(Items from a dataset)
──────────

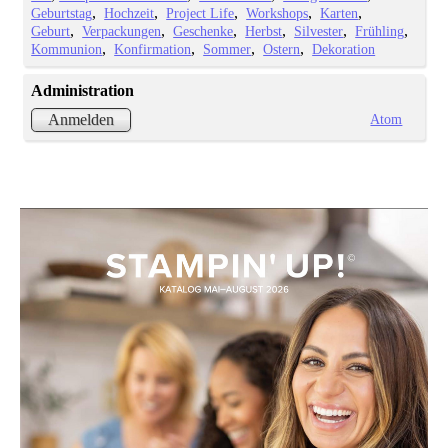
Geburtstag
Hochzeit
Project Life
Workshops
Karten
Geburt
Verpackungen
Geschenke
Herbst
Silvester
Frühling
Kommunion
Konfirmation
Sommer
Ostern
Dekoration
Administration
Atom
Anmelden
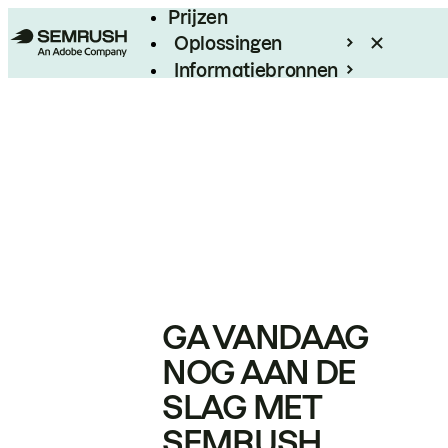
Prijzen
Oplossingen
Informatiebronnen
Enterprise
GA VANDAAG
NOG AAN DE
SLAG MET
SEMRUSH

──────────

• _Task_:
Up to and including the last line of the data, copy each line exactly, starting with the line that contains "Oplossingen".

• _Task response_:
Oplossingen
Informatiebronnen
Enterprise
GA VANDAAG
NOG AAN DE
SLAG MET
SEMRUSH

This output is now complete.